- INPUT FOR THIS TASK:
◆ ◆ ◆

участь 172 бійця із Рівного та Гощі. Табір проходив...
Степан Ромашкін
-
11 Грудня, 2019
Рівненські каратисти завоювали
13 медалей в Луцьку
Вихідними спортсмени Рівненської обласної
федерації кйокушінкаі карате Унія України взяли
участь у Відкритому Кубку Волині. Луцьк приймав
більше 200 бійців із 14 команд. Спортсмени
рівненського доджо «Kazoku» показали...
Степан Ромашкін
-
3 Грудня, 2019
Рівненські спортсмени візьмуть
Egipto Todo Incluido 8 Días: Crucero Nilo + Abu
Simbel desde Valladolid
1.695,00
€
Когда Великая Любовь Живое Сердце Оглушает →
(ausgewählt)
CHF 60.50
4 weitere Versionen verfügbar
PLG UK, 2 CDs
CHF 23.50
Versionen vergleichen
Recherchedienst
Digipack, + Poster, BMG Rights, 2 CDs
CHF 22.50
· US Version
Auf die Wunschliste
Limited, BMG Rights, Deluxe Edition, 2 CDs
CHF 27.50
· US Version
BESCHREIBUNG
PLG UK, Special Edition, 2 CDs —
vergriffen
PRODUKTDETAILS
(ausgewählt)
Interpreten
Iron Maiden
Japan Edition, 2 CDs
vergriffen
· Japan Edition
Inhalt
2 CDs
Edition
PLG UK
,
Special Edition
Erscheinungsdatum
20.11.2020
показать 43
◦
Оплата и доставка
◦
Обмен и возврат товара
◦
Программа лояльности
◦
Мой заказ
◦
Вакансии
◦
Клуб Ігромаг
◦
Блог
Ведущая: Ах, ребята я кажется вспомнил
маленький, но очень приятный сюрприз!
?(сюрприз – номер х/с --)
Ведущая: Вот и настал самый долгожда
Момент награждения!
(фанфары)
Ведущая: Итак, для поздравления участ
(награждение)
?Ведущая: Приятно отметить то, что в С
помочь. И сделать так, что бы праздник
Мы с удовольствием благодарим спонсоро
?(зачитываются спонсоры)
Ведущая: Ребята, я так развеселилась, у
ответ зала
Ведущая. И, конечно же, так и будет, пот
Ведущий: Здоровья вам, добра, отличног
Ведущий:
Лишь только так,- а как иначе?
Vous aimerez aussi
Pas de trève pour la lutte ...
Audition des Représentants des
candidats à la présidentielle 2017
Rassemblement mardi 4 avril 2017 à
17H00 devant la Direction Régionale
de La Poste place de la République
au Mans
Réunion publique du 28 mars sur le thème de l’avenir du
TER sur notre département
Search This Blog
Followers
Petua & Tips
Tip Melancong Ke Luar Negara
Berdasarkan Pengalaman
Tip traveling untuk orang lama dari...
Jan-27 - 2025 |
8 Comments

◆ ◆ ◆

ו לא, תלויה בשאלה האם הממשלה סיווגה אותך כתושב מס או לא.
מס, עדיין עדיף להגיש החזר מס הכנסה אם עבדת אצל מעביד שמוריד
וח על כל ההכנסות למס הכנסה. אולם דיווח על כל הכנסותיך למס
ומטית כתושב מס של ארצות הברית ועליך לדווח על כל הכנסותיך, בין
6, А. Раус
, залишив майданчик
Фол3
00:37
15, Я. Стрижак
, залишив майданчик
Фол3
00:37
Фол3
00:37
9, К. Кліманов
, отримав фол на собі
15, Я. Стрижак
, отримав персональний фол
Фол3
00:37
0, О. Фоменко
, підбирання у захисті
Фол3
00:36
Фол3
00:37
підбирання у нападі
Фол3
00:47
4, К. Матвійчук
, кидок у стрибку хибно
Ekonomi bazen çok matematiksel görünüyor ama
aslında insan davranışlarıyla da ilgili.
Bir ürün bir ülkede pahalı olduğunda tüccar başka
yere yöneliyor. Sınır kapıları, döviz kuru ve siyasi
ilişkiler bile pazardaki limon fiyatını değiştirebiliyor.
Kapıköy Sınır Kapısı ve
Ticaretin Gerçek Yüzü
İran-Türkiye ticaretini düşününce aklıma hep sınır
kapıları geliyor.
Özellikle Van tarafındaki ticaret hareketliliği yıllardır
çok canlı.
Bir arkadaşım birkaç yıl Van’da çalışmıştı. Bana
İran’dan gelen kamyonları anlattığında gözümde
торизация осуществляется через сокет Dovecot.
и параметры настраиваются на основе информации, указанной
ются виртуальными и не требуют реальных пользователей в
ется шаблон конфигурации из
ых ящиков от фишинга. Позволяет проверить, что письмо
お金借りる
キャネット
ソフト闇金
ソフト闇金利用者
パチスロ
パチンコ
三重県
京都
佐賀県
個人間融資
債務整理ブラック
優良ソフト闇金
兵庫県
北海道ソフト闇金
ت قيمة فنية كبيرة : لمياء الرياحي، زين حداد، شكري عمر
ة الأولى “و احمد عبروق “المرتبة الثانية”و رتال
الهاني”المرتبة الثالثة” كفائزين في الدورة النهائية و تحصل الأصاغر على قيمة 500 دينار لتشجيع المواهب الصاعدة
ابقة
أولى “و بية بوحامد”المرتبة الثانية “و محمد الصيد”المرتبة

◆ ◆ ◆

- WORK TASK: Using the material above, copy every line in which the string "Ведущая" occurs.

- EXERCISE ANSWER:
Ведущая: Ах, ребята я кажется вспомнил
Ведущая: Вот и настал самый долгожда
Ведущая: Итак, для поздравления участ
?Ведущая: Приятно отметить то, что в С
Ведущая: Ребята, я так развеселилась, у
Ведущая. И, конечно же, так и будет, пот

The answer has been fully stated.